EXERCISE DETAILS. What is printed must match, line for line, the records from their first line through the line containing "Medio Ambiente y Sostenibilidad", with pictures left out.

○ ○ ○

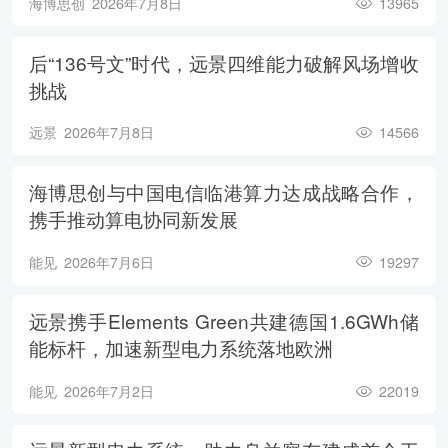
海博思创
2026年7月8日
13965
后“136号文”时代，远景四维能力破解风场增收
挑战
远景
2026年7月8日
14566
海博思创与中国电信临港算力达成战略合作，
携手推动算电协同新发展
能见
2026年7月6日
19297
远景携手Elements Green共建德国1.6GWh储
能标杆，加速新型电力系统落地欧洲
能见
2026年7月2日
22019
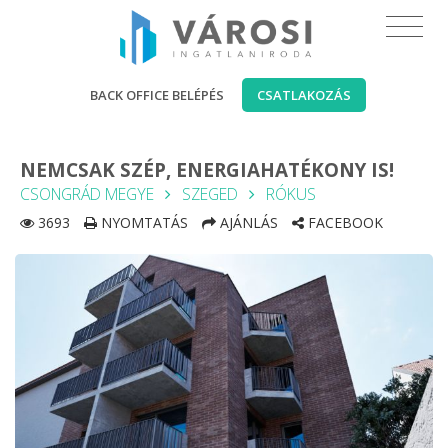
BACK OFFICE BELÉPÉS
CSATLAKOZÁS
NEMCSAK SZÉP, ENERGIAHATÉKONY IS!
CSONGRÁD MEGYE
SZEGED
RÓKUS
3693
NYOMTATÁS
AJÁNLÁS
FACEBOOK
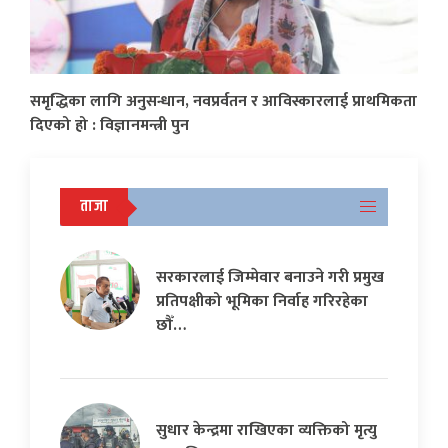
समृद्धिका लागि अनुसन्धान, नवप्रर्वतन र आविस्कारलाई प्राथमिकता
दिएको हो : विज्ञानमन्त्री पुन
ताजा
सरकारलाई जिम्मेवार बनाउने गरी प्रमुख
प्रतिपक्षीको भूमिका निर्वाह गरिरहेका
छौँ…
सुधार केन्द्रमा राखिएका व्यक्तिको मृत्यु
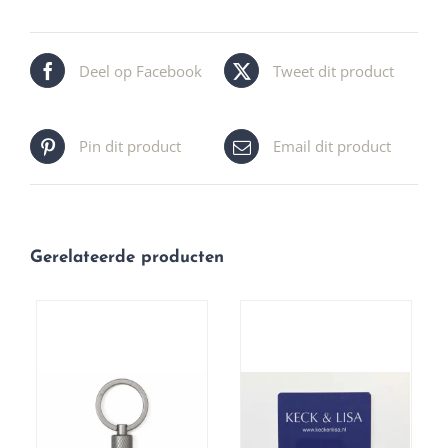
Deel op Facebook
Tweet dit product
Pin dit product
Email dit product
Gerelateerde producten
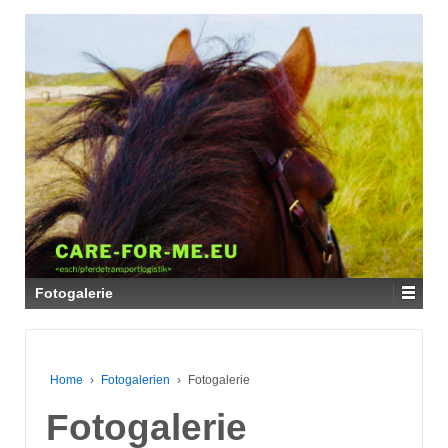
Fotogalerie
Home
›
Fotogalerien
›
Fotogalerie
Fotogalerie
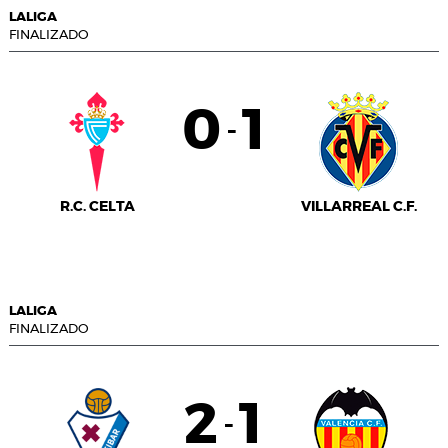
LALIGA
FINALIZADO
0
1
-
R.C. CELTA
VILLARREAL C.F.
LALIGA
FINALIZADO
2
1
-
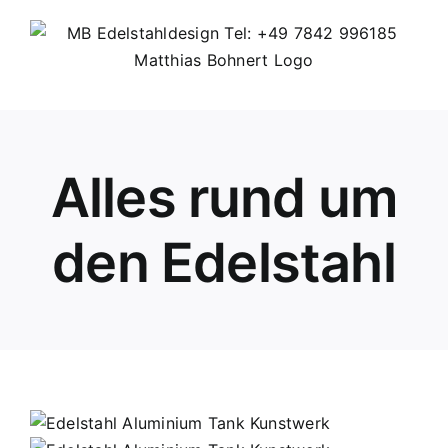
Skip
to
content
Alles rund um
den Edelstahl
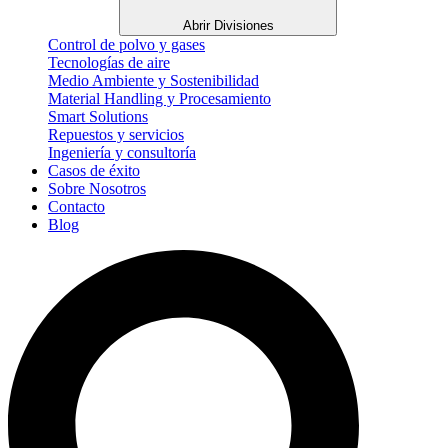
Abrir Divisiones
Control de polvo y gases
Tecnologías de aire
Medio Ambiente y Sostenibilidad
Material Handling y Procesamiento
Smart Solutions
Repuestos y servicios
Ingeniería y consultoría
Casos de éxito
Sobre Nosotros
Contacto
Blog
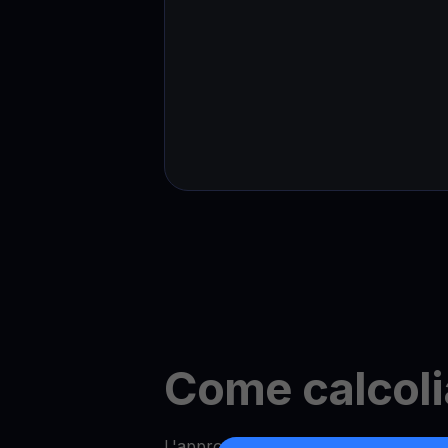
Come calcoli
L'approccio di YouHodler alla determ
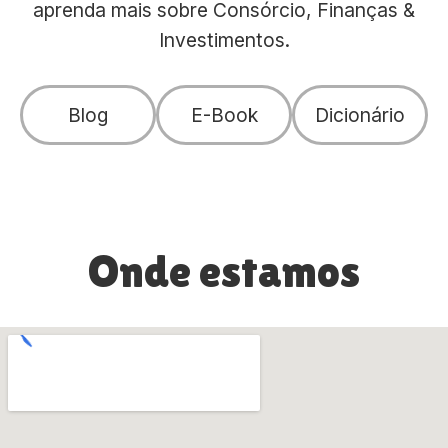
aprenda mais sobre Consórcio, Finanças &
Investimentos.
Blog
E-Book
Dicionário
Onde estamos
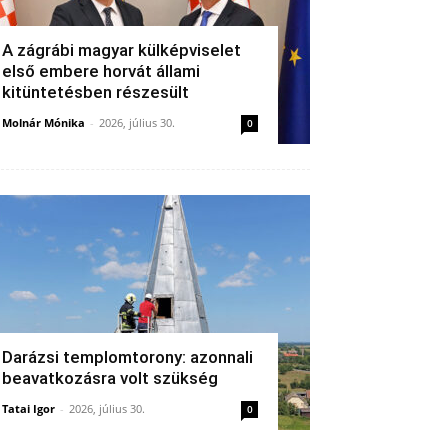
A zágrábi magyar külképviselet
első embere horvát állami
kitüntetésben részesült
Molnár Mónika
-
2026, július 30.
0
Darázsi templomtorony: azonnali
beavatkozásra volt szükség
Tatai Igor
-
2026, július 30.
0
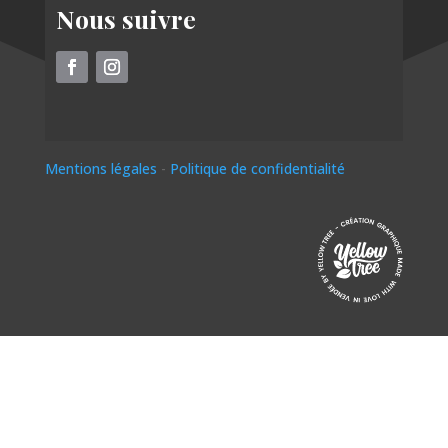
Nous suivre
Mentions légales
-
Politique de confidentialité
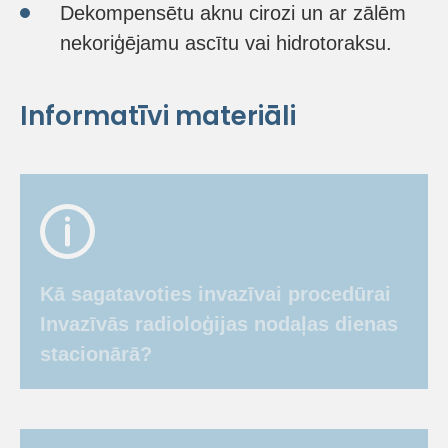
Dekompensētu aknu cirozi un ar zālēm
nekoriģējamu ascītu vai hidrotoraksu.
Informatīvi materiāli
Kā sagatavoties invazīvai procedūrai
Invazīvās radioloģijas nodaļas dienas
stacionārā?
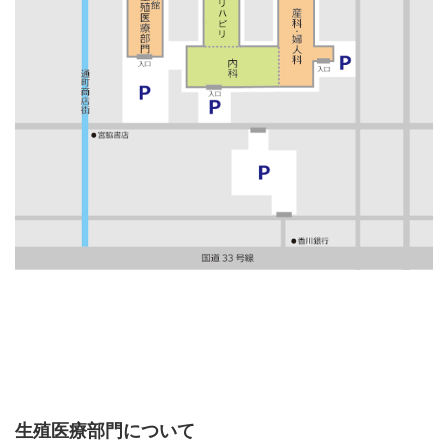
生殖医療部門について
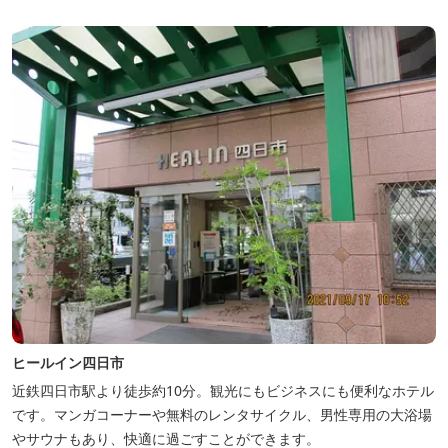
ヒールイン四日市
近鉄四日市駅より徒歩約10分。観光にもビジネスにも便利なホテル
です。マンガコーナーや無料のレンタサイクル、男性専用の大浴場
やサウナもあり、快適に過ごすことができます。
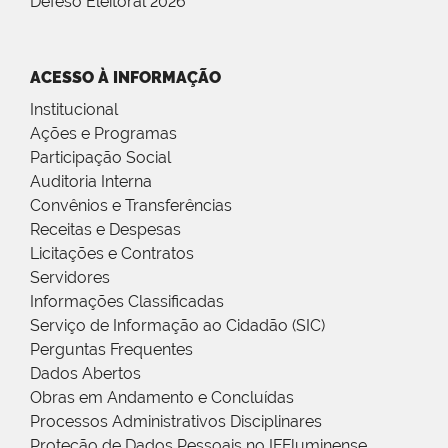
Defeso Eleitoral 2026
ACESSO À INFORMAÇÃO
Institucional
Ações e Programas
Participação Social
Auditoria Interna
Convênios e Transferências
Receitas e Despesas
Licitações e Contratos
Servidores
Informações Classificadas
Serviço de Informação ao Cidadão (SIC)
Perguntas Frequentes
Dados Abertos
Obras em Andamento e Concluídas
Processos Administrativos Disciplinares
Proteção de Dados Pessoais no IFFluminense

○ ○ ○

ANSWER.
海博思创
2026年7月8日
13965
后“136号文”时代，远景四维能力破解风场增收
挑战
远景
2026年7月8日
14566
海博思创与中国电信临港算力达成战略合作，
携手推动算电协同新发展
能见
2026年7月6日
19297
远景携手Elements Green共建德国1.6GWh储
能标杆，加速新型电力系统落地欧洲
能见
2026年7月2日
22019
BACK OFFICE BELÉPÉS
CSATLAKOZÁS
NEMCSAK SZÉP, ENERGIAHATÉKONY IS!
CSONGRÁD MEGYE
SZEGED
RÓKUS
3693
NYOMTATÁS
AJÁNLÁS
FACEBOOK
समृद्धिका लागि अनुसन्धान, नवप्रर्वतन र आविस्कारलाई प्राथमिकता
दिएको हो : विज्ञानमन्त्री पुन
ताजा
सरकारलाई जिम्मेवार बनाउने गरी प्रमुख
प्रतिपक्षीको भूमिका निर्वाह गरिरहेका
छौँ…
सुधार केन्द्रमा राखिएका व्यक्तिको मृत्यु
Deel op Facebook
Tweet dit product
Pin dit product
Email dit product
Gerelateerde producten
Fotogalerie
Home
›
Fotogalerien
›
Fotogalerie
Fotogalerie
LALIGA
FINALIZADO
0
1
-
R.C. CELTA
VILLARREAL C.F.
LALIGA
FINALIZADO
2
1
-
Skip
to
content
Alles rund um
den Edelstahl
Abrir Divisiones
Control de polvo y gases
Tecnologías de aire
Medio Ambiente y Sostenibilidad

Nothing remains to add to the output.